I said goodbye to some friends last week. Although the words “said goodbye” put the facts in a somewhat idealized light, because truth is, I didn’t actually say goodbye to them at all. Our relationship was, at one point, a speeding car. It was fast and crazy and beautiful. It was always brand new territory and a little bit dangerous, and at the same time, the most well-worn, familiar, comfortable old sweater you’ve ever laid eyes on. There was always a wall way off in the distance, but we chose to be oblivious to it. We rationalized away any whispers of what was waiting at the end of the road. We rationalized away the fact that there was an end to the road at all. But over this past year we’ve inescapably begun to come to our senses. We’ve been slowing down, and I’ve spent the past few weeks staring wide-eyed at what I’ve spent the past few years avoiding. Last week, I felt the final jolt and realized that we’d crashed for good. But the engine is still running. And how do I twist the car keys and shut down the entire system? It’d be like pulling the plug on a child on life support. That is why I can’t say goodbye. That’s why I, ostensibly, never will.
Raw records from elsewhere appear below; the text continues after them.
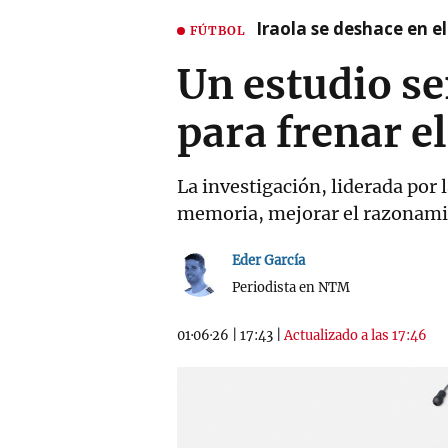
Iraola se deshace en e
FÚTBOL
Un estudio se
para frenar e
La investigación, liderada por 
memoria, mejorar el razonamie
Eder García
Periodista en NTM
01·06·26
|
17:43
|
Actualizado a las 17:46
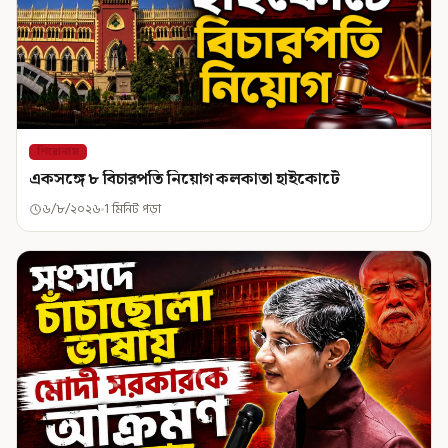
শিরোনাম
একসঙ্গে ৮ বিচারপতি নিয়োগ কলকাতা হাইকোর্টে
৬/৮/২০২৬
1 মিনিট পড়া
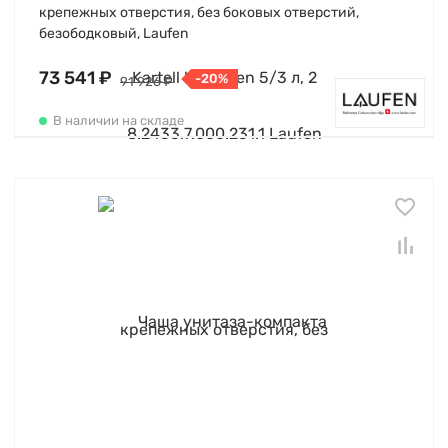
крепежных отверстия, без боковых отверстий,
безободковый, Laufen
73 541 ₽
-20%
91 926 ₽
В наличии на складе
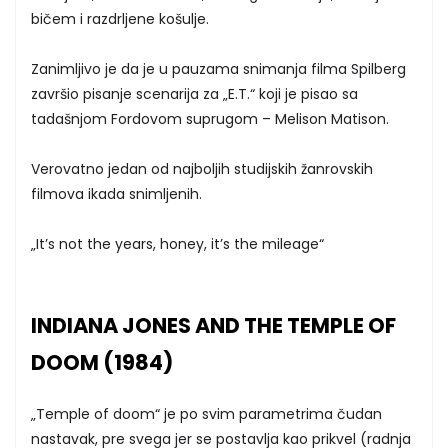
bičem i razdrljene košulje.
Zanimljivo je da je u pauzama snimanja filma Spilberg
završio pisanje scenarija za „E.T.“ koji je pisao sa
tadašnjom Fordovom suprugom – Melison Matison.
Verovatno jedan od najboljih studijskih žanrovskih
filmova ikada snimljenih.
„It’s not the years, honey, it’s the mileage“
INDIANA JONES AND THE TEMPLE OF
DOOM (1984)
„Temple of doom“ je po svim parametrima čudan
nastavak, pre svega jer se postavlja kao prikvel (radnja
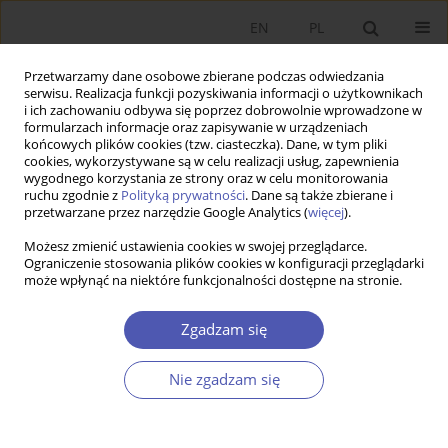
EN
PL
Przetwarzamy dane osobowe zbierane podczas odwiedzania
serwisu. Realizacja funkcji pozyskiwania informacji o użytkownikach
i ich zachowaniu odbywa się poprzez dobrowolnie wprowadzone w
formularzach informacje oraz zapisywanie w urządzeniach
końcowych plików cookies (tzw. ciasteczka). Dane, w tym pliki
cookies, wykorzystywane są w celu realizacji usług, zapewnienia
wygodnego korzystania ze strony oraz w celu monitorowania
Autor
Aleksander Ostapiuk
ruchu zgodnie z
Polityką prywatności
. Dane są także zbierane i
przetwarzane przez narzędzie Google Analytics (
więcej
).
ARTYKUŁ
Możesz zmienić ustawienia cookies w swojej przeglądarce.
Ograniczenie stosowania plików cookies w konfiguracji przeglądarki
Ekonomia heliocentryczna – złoty środek
może wpłynąć na niektóre funkcjonalności dostępne na stronie.
pomiędzy neoklasycznym monizmem a
heterodoksyjnym pluralizmem
Zgadzam się
Aleksander Ostapiuk
Ekonomista 2026;(2):141-171
Nie zgadzam się
DOI
:
https://doi.org/10.52335/ekon/215066
Statystyki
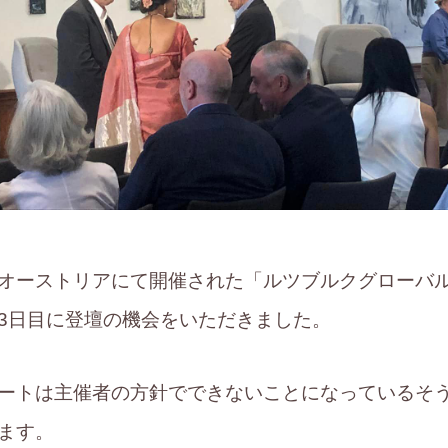
23に、オーストリアにて開催された「ルツブルクグローバ
3日目に登壇の機会をいただきました。
ートは主催者の方針でできないことになっているそ
ます。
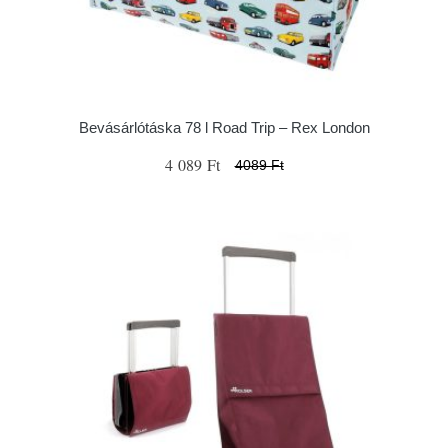
Bevásárlótáska 78 l Road Trip – Rex London
4 089 Ft
4089 Ft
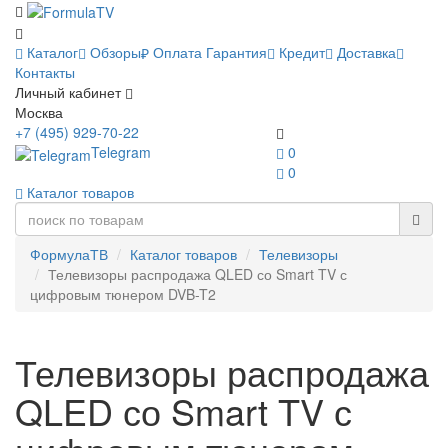
Каталог
Обзоры
Оплата
Гарантия
Кредит
Доставка
Контакты
Личный кабинет
Москва
+7 (495) 929-70-22
Telegram
0
0
Каталог товаров
ФормулаТВ
Каталог товаров
Телевизоры
Телевизоры распродажа QLED со Smart TV с
цифровым тюнером DVB-T2
Телевизоры распродажа
QLED со Smart TV с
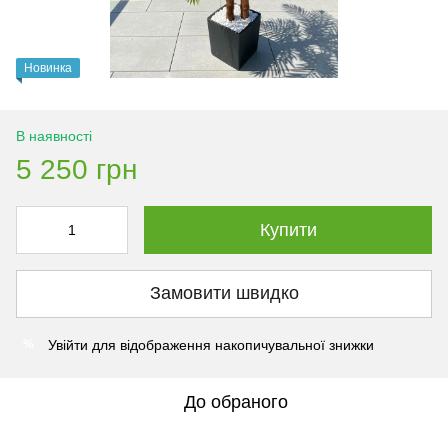
Новинка
В наявності
5 250 грн
Купити
Замовити швидко
Увійти
для відображення накопичувальної знижки
%
До обраного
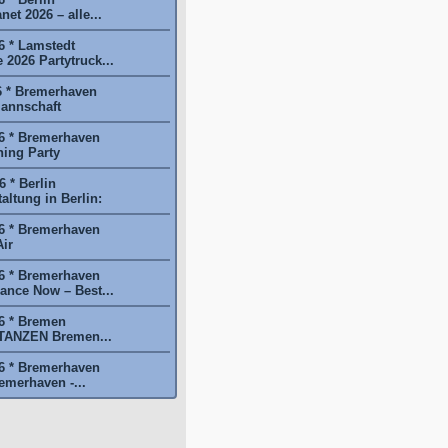
et 2026 – alle...
6 * Lamstedt
2026 Partytruck...
6 * Bremerhaven
annschaft
6 * Bremerhaven
ing Party
 * Berlin
ltung in Berlin:
6 * Bremerhaven
ir
6 * Bremerhaven
nce Now – Best...
6 * Bremen
NZEN Bremen...
6 * Bremerhaven
emerhaven -...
There is a frightening number of conversations that haunt me, not because they’re bad memories, but because they’re not proper memories at all. There are so many conversations I mean to have, and I plan them out in my head, but they build up and jam and never really leave, because when it comes to actually saying the words I’ve been rehearsing for ages, I see how close we are to the road block and realize that we’re almost stopped and it’d be too awkward to say it now. I’m a slave to maintaining our status quo, even though it’s almost nonexistent now, translucent and emaciated. We are both on tightropes, and I know that our time is almost up but never in a million years will I risk doing anything that will push us off. I don’t want to be the one to actually bring everything to a halt. If it has to end, I would much rather that we wander away. No risk, no push, no fall, no finality, and absolutely no acknowledgment. Just… driving… and then slowing… then, eventually, nothing.
I wish I was okay with this. But I will never not hate myself for it. My meager years don’t provide the experience I need to know as absolute fact that I will regret this inability to say goodbye, but I can identify it as a weakness nonetheless and, like all my other shortcomings, find it hard to forgive. I know that I don’t need to forgive myself, and am eternally wonderstruck and mindblown at the mere idea, but even with the knowledge that God forgives my shortcomings, I still beat myself up over them. Maybe that’s not such a bad thing. I’m not sure. Population of seven billion considered, there are very few lives that I’ll have an opportunity to positively affect, and I don’t want to waste what relationships I have making sure that we’re not anywhere near the edge. I know that couldn’t possibly be a good way to live.
But here I am, wondering what I am supposed to do next. I feel alone on this wire and paper thin. The slightest breeze could send me plummeting. One of the hardest parts of saying goodbye is not having the courage to actually say anything at all.